Experimental design: In phase I, resminostat (400mg or 600mg/day on days 1 to 5 every 14days) was administered with sorafenib (800mg/day for 14days) to determine the recommended dose for phase II. In phase II, patients were randomized (1:1) to sorafenib monotherapy or resminostat plus sorafenib. The primary endpoint was time-to-progression (TTP).

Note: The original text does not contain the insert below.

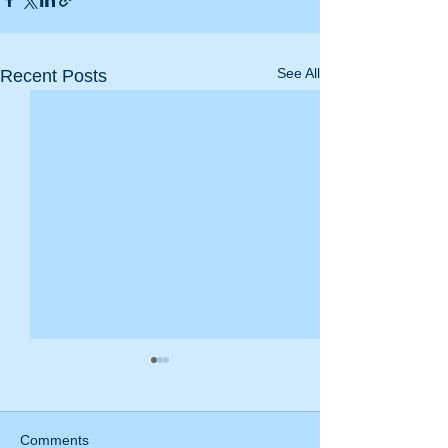
See All
Recent Posts
Comments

Results: Nine patients (3: 400mg, 6: 600mg) were enrolled in phase I, and the recommended dose of resminostat was determined to be 400mg/day. Then 170 patients were enrolled in phase II. Median TTP/overall survival (OS) were 2.8/14.1months with monotherapy versus 2.8/11.8months with combination therapy (Hazard Ratio [HR]: 0.984, p=0.925/HR: 1.046, p=0.824). The overall incidence of adverse events was similar in both groups (98.8% versus 100.0%). However, thrombocytopenia Grade 3 was significantly more frequent in the combination therapy group (34.5% versus 2.4%, p<0.001). Subgroup analysis revealed that median TTP/OS was 1.5/6.9months for monotherapy versus 2.8/13.1months for combination therapy (HR: 0.795, p=0.392/HR: 0.567, p=0.065) among patients with a normal-to-high baseline platelet count ( 150x10(3)/mm(3)).

Conclusions: In patients with advanced HCC, first-line therapy with resminostat at the recommended dose plus sorafenib showed no significant efficacy advantage over sorafenib monotherapy.